Für einen kurzen Moment schien die Welt der deutschen Literatur in Ordnung. Es war ein Oktobertag im Jahr 2008 und Uwe Tellkamp war mit dem damals noch recht neu konzipierten »Deutschen Buchpreis« für seinen Roman »Der Turm« ausgezeichnet worden. Die Lobe überschlugen sich und viele Kritiker waren sich sicher, endlich DEN Wenderoman vor sich zu haben. Auch die eher seichte Verfilmung vier Jahre später, die einige Zeit lang zu den entsprechenden Gedenkdaten im öffentlich-rechtlichen Fernsehen wiederholt wurde, konnte den Ruf des Romans nicht wesentlich erschüttern.

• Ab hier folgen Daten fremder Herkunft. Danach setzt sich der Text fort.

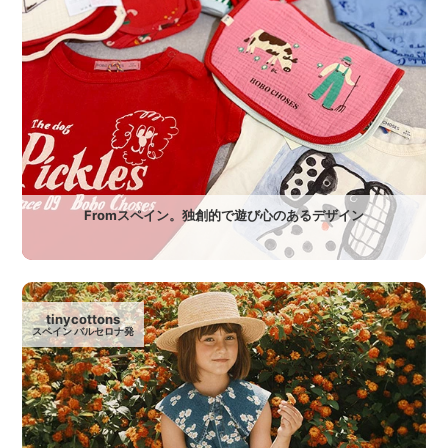
Fromスペイン。独創的で遊び心のあるデザイン
tinycottons
スペイン バルセロナ発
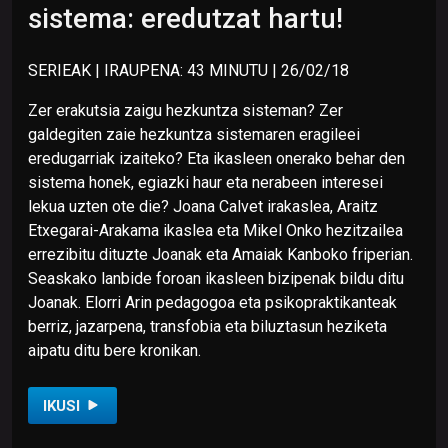
sistema: eredutzat hartu!
SERIEAK | IRAUPENA: 43 MINUTU | 26/02/18
Zer erakutsia zaigu hezkuntza sisteman? Zer
galdegiten zaie hezkuntza sistemaren eragileei
eredugarriak izaiteko? Eta ikasleen onerako behar den
sistema honek, egiazki haur eta nerabeen interesei
lekua uzten ote die? Joana Calvet irakaslea, Araitz
Etxegarai-Arakama ikaslea eta Mikel Onko hezitzailea
errezibitu dituzte Joanak eta Amaiak Kanboko friperian.
Seaskako lanbide foroan ikasleen bizipenak bildu ditu
Joanak. Elorri Arin pedagogoa eta psikopraktikanteak
berriz, jazarpena, transfobia eta biluztasun heziketa
aipatu ditu bere kronikan.
IKUSI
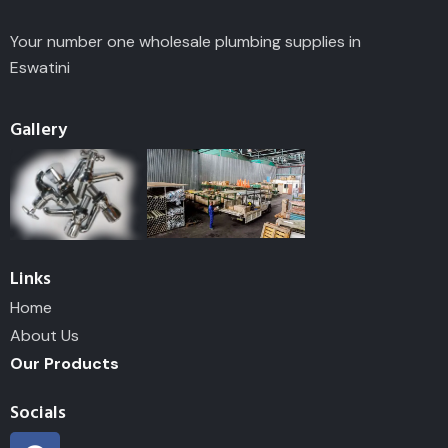
Your number one wholesale plumbing supplies in
Eswatini
Gallery
Links
Home
About Us
Our Products
Socials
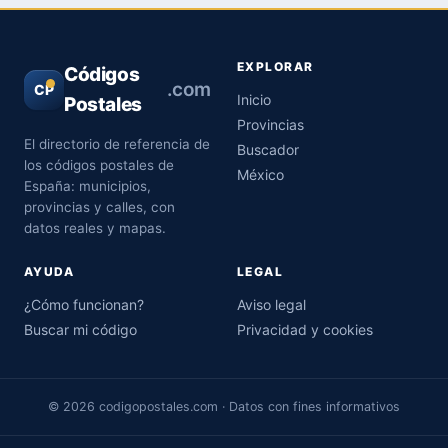
EXPLORAR
Códigos
.com
CP
Inicio
Postales
Provincias
El directorio de referencia de
Buscador
los códigos postales de
México
España: municipios,
provincias y calles, con
datos reales y mapas.
AYUDA
LEGAL
¿Cómo funcionan?
Aviso legal
Buscar mi código
Privacidad y cookies
© 2026 codigopostales.com · Datos con fines informativos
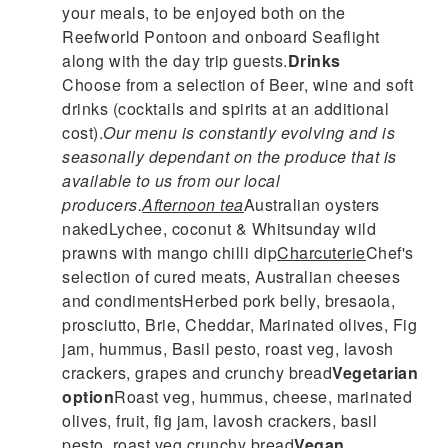
your meals, to be enjoyed both on the
Reefworld Pontoon and onboard Seaflight
along with the day trip guests.
Drinks
Choose from a selection of Beer, wine and soft
drinks (cocktails and spirits at an additional
cost).
Our menu is constantly evolving and is
seasonally dependant on the produce that is
available to us from our local
producers.
Afternoon tea
Australian oysters
nakedLychee, coconut & Whitsunday wild
prawns with mango chilli dip
Charcuterie
Chef's
selection of cured meats, Australian cheeses
and condimentsHerbed pork belly, bresaola,
prosciutto, Brie, Cheddar, Marinated olives, Fig
jam, hummus, Basil pesto, roast veg, lavosh
crackers, grapes and crunchy bread
Vegetarian
option
Roast veg, hummus, cheese, marinated
olives, fruit, fig jam, lavosh crackers, basil
pesto, roast veg crunchy bread
Vegan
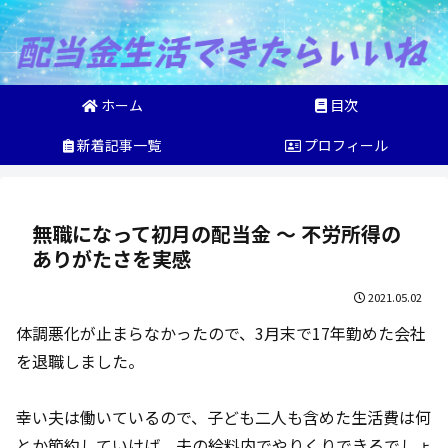
ホーム
目次
新着記事一覧
プロフィール
無職になって初月の配当金 〜 不労所得の
ありがたさを実感
2021.05.02
体調悪化が止まらなかったので、3月末で17年勤めた会社
を退職しました。
幸い夫は働いているので、子ども二人も含めた生活費は何
とか節約していけば、夫の給料内でやりくりできるでしょ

Am Schluss des Romans war ein Doppelpunkt – der Augenblick, als Uhren schlugen, der 9. November, und Christian Hoffmann, Sohn des Arztes Richard Hoffmann, zur Zeit der Wende Wehrdienstpflichtiger, näherte sich mit mulmigen Gefühl den Demonstranten. Kommt der Befehl, auf seine Landsleute zu schießen? Wie geht es weiter? Was geschieht mit den Hoffmanns, der Oberschicht in der DDR?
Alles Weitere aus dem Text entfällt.